I'd like to include some data from a GPLv2 licensed project in my MIT licensed project.

More specifically, I want to use the data from the other project as the training data for my machine learning algorithm and I'd also like to include the trained model in my project.

I don't want to include the whole project source code, just those data files. I will not modify them. I also want to have the trained model in my project which I think is derived work?

Can I create a folder for those data files, add a copy of the GPLv2 license, make it clear that my project is MIT licensed apart from that folder which contains GPLv2 licensed files?

Does the trained model also have to be released under GPLv2? If so, can I also keep it in that folder?

Best Answer

As I understand it, the GPL files serve as input to your software. In that case, your software can not be considered to be derived from the GPL files and is thus not affected by the copyleft nature of the GPL license.

The output of your program (when taking those GPL files as input) is derived from the GPL files and thus also bound by the GPL license.

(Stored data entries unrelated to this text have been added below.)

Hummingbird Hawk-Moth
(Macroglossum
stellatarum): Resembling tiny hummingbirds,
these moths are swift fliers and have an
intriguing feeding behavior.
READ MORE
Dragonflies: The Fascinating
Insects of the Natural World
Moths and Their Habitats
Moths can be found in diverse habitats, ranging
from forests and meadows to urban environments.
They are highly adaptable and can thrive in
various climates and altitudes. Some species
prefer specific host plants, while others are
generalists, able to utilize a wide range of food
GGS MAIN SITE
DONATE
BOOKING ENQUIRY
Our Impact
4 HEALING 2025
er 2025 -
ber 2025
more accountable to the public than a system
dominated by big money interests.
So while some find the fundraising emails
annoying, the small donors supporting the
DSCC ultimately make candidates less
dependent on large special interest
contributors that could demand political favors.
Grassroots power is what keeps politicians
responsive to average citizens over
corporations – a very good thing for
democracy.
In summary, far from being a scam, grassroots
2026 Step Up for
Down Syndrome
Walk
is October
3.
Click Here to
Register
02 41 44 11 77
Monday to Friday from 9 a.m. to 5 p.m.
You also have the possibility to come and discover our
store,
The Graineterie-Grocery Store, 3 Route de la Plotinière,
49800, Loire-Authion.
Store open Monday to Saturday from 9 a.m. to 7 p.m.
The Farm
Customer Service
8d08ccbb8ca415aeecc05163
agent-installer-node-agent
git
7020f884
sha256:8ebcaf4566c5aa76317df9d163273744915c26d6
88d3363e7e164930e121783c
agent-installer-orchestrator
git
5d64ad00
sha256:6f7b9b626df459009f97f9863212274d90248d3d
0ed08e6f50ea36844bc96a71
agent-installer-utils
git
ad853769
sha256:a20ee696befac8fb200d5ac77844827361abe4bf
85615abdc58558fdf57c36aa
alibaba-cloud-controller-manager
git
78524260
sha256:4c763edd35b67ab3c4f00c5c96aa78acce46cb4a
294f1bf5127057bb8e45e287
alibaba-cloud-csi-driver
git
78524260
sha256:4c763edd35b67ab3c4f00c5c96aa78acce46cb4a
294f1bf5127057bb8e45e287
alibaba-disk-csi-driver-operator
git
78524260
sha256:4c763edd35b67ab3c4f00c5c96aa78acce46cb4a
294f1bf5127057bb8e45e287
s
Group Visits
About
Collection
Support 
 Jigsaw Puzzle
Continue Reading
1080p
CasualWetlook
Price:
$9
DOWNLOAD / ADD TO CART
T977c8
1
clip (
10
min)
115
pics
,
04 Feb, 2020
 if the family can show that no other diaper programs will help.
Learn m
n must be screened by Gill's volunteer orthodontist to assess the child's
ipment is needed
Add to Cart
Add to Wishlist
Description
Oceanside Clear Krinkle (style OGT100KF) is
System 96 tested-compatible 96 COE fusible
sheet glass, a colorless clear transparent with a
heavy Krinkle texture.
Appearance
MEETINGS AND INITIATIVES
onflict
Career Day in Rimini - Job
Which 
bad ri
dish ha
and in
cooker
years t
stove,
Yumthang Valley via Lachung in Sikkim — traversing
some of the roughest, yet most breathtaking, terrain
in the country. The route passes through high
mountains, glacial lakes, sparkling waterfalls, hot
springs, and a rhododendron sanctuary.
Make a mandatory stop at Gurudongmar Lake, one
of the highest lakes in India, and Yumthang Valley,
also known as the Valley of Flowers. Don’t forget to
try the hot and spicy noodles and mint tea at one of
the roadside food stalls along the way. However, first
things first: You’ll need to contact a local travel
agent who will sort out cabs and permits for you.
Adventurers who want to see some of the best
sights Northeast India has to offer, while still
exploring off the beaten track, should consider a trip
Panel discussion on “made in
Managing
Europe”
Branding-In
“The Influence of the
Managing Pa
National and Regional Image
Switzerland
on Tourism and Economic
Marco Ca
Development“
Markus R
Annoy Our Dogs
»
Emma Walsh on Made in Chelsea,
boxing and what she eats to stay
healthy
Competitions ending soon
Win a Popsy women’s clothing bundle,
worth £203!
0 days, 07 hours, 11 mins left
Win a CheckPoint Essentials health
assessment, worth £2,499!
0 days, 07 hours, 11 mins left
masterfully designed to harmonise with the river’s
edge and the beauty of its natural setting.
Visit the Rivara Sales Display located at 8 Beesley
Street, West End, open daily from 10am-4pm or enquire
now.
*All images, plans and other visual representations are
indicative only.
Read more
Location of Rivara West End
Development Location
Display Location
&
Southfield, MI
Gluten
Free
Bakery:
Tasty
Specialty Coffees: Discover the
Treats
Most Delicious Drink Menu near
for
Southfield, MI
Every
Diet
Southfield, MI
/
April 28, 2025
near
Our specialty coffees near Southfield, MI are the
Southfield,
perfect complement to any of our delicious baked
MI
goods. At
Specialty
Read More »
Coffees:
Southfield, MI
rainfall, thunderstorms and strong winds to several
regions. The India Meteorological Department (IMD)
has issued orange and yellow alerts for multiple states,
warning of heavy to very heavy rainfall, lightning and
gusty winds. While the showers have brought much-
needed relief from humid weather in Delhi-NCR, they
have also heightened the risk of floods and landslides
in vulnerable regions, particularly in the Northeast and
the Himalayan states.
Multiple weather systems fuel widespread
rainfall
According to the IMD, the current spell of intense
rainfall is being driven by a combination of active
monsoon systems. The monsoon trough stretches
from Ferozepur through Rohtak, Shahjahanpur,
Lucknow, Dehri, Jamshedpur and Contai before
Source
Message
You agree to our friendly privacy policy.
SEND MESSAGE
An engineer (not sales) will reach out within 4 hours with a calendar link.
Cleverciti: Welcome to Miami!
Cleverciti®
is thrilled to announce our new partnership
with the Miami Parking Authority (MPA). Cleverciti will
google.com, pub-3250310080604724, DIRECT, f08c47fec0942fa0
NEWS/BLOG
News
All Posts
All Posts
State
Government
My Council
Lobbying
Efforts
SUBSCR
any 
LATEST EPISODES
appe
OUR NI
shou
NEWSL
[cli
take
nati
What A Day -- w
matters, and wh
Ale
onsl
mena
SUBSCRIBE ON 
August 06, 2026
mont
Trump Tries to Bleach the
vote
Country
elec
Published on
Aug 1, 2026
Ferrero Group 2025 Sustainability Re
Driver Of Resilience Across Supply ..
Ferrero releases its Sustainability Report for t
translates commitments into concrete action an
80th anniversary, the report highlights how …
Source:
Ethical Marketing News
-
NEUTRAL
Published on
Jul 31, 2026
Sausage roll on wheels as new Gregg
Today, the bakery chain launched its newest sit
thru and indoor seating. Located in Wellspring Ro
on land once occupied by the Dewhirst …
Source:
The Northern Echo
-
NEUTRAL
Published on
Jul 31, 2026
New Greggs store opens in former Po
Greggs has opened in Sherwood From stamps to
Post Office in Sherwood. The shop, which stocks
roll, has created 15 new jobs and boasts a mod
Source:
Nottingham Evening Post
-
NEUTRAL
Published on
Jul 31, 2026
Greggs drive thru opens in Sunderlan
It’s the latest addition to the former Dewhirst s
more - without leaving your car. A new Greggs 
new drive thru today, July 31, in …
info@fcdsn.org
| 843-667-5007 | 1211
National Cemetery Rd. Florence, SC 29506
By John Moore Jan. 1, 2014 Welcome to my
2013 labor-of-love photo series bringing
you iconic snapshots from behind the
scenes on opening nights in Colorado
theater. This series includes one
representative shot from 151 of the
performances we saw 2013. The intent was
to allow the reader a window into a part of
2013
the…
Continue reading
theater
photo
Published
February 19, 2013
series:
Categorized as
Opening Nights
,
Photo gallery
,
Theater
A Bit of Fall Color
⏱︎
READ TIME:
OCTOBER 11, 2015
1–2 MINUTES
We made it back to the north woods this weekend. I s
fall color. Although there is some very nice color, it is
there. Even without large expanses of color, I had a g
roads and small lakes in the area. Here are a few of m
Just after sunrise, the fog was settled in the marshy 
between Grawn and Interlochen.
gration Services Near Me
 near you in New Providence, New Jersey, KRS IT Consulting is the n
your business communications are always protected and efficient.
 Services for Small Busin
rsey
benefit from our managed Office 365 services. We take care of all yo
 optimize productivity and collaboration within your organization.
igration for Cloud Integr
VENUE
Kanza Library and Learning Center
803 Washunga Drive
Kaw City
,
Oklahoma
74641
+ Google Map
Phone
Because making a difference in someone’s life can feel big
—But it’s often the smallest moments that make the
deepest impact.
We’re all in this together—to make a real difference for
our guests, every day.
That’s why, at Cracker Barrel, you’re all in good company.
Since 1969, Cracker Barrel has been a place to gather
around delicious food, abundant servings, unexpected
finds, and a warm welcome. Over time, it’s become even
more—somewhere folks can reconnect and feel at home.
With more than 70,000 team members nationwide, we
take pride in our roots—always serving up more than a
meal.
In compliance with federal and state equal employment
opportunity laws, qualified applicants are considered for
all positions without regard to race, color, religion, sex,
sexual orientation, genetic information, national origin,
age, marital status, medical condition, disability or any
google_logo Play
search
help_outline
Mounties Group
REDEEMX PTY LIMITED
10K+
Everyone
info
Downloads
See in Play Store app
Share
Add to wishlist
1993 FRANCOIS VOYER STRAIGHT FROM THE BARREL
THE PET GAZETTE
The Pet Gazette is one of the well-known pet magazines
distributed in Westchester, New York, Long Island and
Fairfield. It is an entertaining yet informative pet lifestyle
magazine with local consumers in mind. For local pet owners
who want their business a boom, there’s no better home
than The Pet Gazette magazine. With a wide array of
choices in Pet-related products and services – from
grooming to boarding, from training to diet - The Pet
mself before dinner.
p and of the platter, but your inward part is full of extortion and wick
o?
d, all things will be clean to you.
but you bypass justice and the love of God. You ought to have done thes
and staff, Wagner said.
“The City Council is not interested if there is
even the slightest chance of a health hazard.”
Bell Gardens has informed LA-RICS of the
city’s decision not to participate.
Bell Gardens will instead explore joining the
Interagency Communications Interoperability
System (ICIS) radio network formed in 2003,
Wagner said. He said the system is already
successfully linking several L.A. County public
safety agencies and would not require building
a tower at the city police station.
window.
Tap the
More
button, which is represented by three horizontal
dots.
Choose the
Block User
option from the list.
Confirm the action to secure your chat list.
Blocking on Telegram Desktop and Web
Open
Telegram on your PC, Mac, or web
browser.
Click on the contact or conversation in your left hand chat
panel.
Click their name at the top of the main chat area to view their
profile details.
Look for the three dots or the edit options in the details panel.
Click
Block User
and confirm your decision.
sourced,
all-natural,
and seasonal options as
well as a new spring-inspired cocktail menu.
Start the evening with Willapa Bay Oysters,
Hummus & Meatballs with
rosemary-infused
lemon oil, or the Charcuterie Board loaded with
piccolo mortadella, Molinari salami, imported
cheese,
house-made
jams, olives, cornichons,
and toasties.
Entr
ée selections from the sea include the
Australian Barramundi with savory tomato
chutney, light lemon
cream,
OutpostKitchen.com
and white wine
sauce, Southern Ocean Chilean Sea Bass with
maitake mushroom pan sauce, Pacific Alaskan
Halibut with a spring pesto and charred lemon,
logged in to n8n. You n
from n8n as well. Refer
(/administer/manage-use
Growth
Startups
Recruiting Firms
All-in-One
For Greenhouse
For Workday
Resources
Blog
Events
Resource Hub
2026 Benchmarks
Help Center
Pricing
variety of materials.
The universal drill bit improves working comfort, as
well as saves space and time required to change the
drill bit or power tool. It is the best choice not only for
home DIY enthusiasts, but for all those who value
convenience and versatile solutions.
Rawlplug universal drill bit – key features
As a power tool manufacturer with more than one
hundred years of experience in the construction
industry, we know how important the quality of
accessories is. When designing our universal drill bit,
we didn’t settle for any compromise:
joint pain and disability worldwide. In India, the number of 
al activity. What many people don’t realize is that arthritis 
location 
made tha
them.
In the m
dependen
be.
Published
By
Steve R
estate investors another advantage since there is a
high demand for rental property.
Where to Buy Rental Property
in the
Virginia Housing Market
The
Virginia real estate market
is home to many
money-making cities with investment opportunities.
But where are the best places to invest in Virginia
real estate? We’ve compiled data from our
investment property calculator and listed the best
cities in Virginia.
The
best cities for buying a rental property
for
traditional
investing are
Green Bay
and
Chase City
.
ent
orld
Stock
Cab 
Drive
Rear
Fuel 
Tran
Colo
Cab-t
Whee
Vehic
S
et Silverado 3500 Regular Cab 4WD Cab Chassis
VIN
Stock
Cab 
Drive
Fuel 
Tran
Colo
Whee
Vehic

This is under the assumption that the model for your algorithm will only be loaded into the algorithm at runtime and thus can be treated as data (for example, you can provide the algorithm with a different model without needing access to the source code). If this assumption is incorrect and the file containing the model is an integral part of your algorithm, then the GPL requires that you make the entire project available under that license.

As for distribution, you get the clearest situation if you split the distribution into two parts: one part with the MIT-licensed project and a second part with the GPL-licensed data and derived model. Then you can distribute both parts each with their appropriate license without possibly incurring confusion which parts are under which license.